With the heart of a child

My sermon from Easter, 2019.

I have a great niece, Ava, who is ten.  Ava is one of those bright, gregarious children who greet every day as if it is the best thing ever and created only for her.  She is witty and self-confident, with a child’s refreshing ability to speak the truth as she sees it.  There are times she drives her mother absolutely crazy for all the reasons a great aunt thinks she is absolutely delightful.  Ava soaks up love in incredible measure and is, in return, also an incredibly loving child. 

A few years ago, when Ava was six, her mother, Kelly, posted a Facebook picture of her posing and gazing thoughtfully at herself in the mirror.  Kelly said it was the 50th time that morning.  As I laughed at Kelly’s comment, I felt my heart smile, in part because I miss those days when my own children were drawn to check themselves out in the mirror or eager to be photographed with some cheesy smile.  I miss those days when my own children would come running to me with one of their discoveries:  “Mommy, did you know….?”  “Mommy, look what I found….”  “Mommy look what I did…”

There is something compelling, in a joyful and gentle way, to be given the opportunity to witness such a life.  The innocence of childhood.  The simplicity of life. The complete, unadulterated acceptance of the love you are given.
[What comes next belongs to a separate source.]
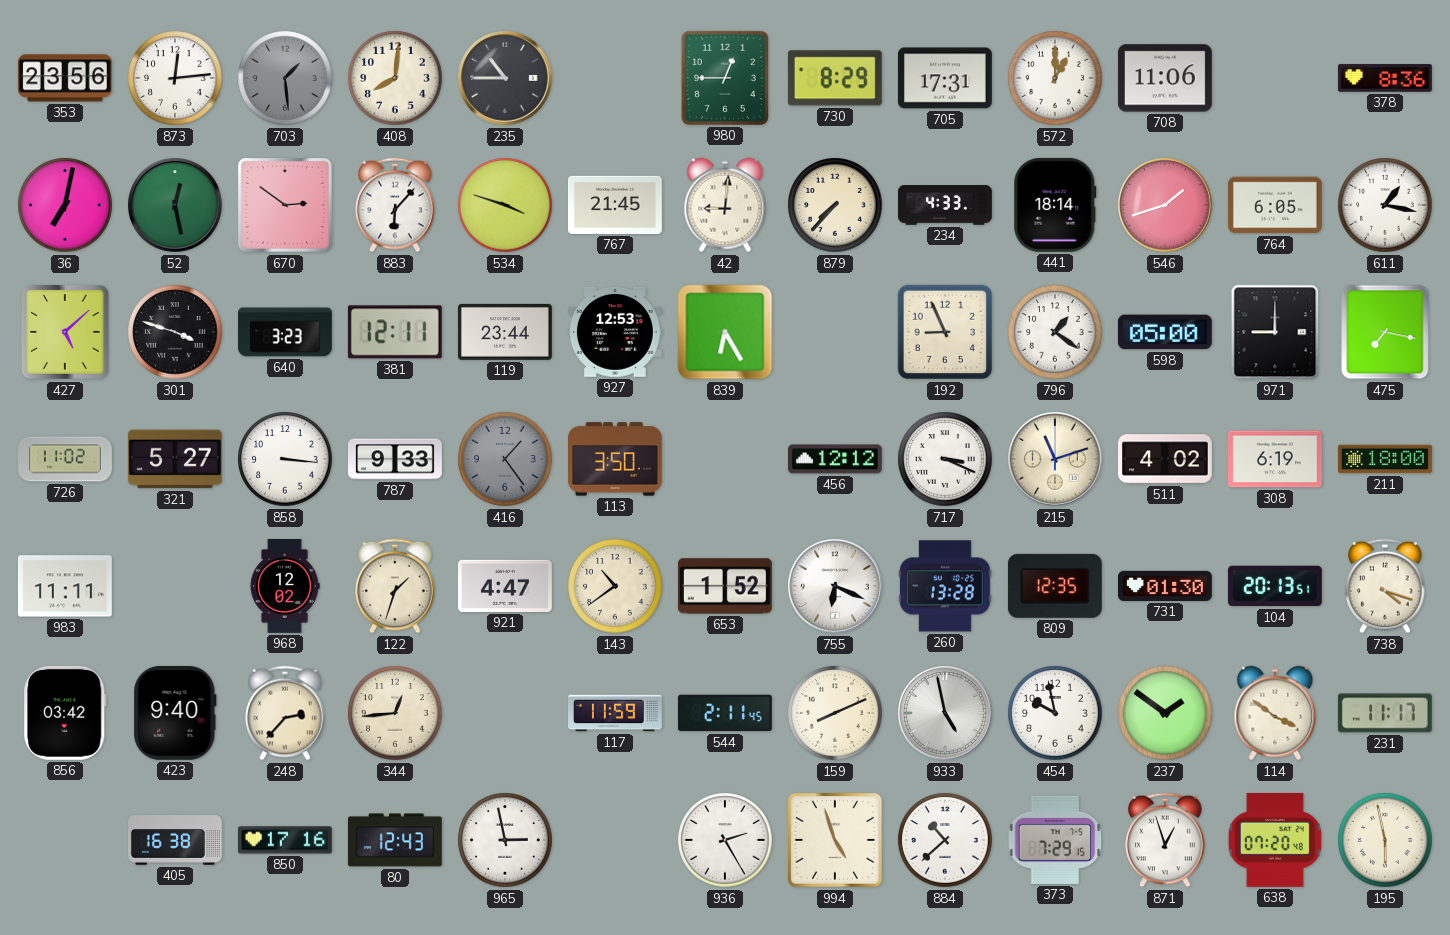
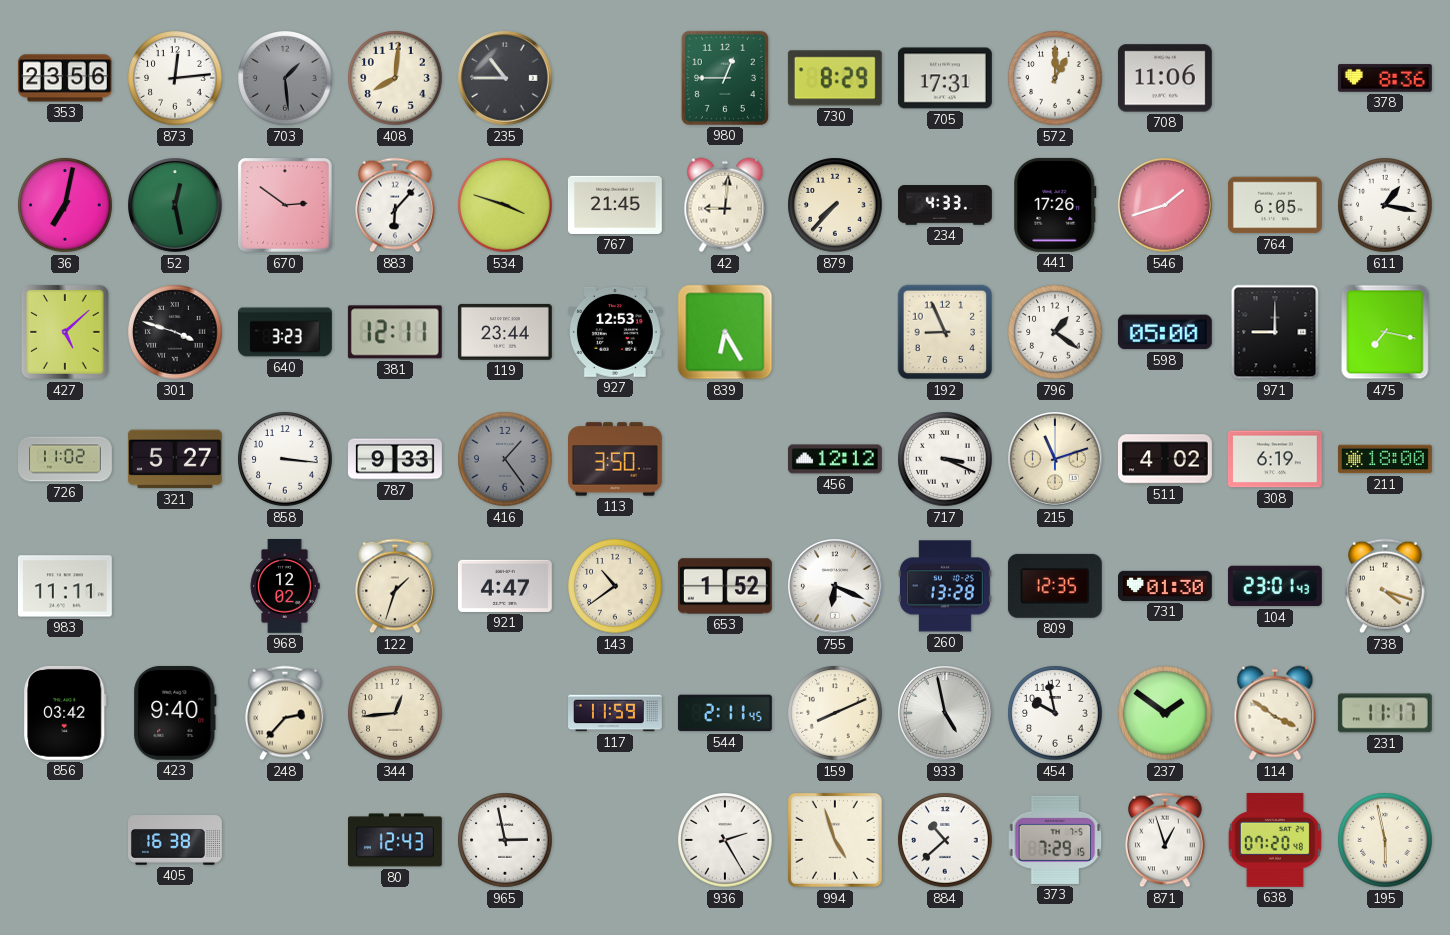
441: 18:14 -> 17:26
104: 20:13 -> 23:01
850: 17:16 -> none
The sheer joy in seeing what life has to offer, jumping in, not just with both feet, but with the whole body, mind, and soul.  Having an apparently endless capacity to tell a story with unadulterated enthusiasm and wonder.  And approaching each situation – even if it is the 50th time you’ve looked at yourself in the mirror in a single morning – with the same energy, excitement, and enthusiasm as if it were the first time.   And at the same time, somehow, seeming to live each day as if it might be your last.  Using that same energy, which can drive a mother crazy, to share the news with the world, your world, in pictures or honest spoken truths.  Somehow helping the adults in your life see the world a bit differently than they did the day before.

When I saw that Facebook picture of Ava, I was reminded of how refreshing and life-affirming it is to have the confidence and the courage to speak the truth, in words or in pictures.  There is something captivating about the raw energy of a child’s exuberance.  There is something positively evangelical about a child’s awe and wonder.  Seeing the world through a child’s eyes it is as if one were seeing the world for the very first time.  It is as if life were new each and every time. 

Today is Easter, the day in which we celebrate the divine Love poured out for us and conquering death.  It is the day in which we share the culmination of the Gospel story, which is ours to soak up in incredible measure, just like a child soaks up and then revels in the love in her life.  It is the day in which we listen again to the fulfillment of the promises God made to us at the beginning of all creation.  Although in history Easter was a distinct event, it is, paradoxically, new for us each and every day.  That, too, is God’s promise.

Jesus life, his death, and his resurrection were all about love.  Jesus was the incarnation of God’s self-giving, unconditional love for the world. He reached out time and again to those others ignored, to those others excluded.  He brought them: poor, homeless, ill, women, into his life, God’s life, loving them fully and well, giving them hope.  He died because he preached a radical and counter-cultural message of love that threatened the political and religious authorities.  He rose because God’s perfect love can never be overcome by death or anything else of human making. 

Jesus was, is, and will always be the expression of God’s perfect love in the world. 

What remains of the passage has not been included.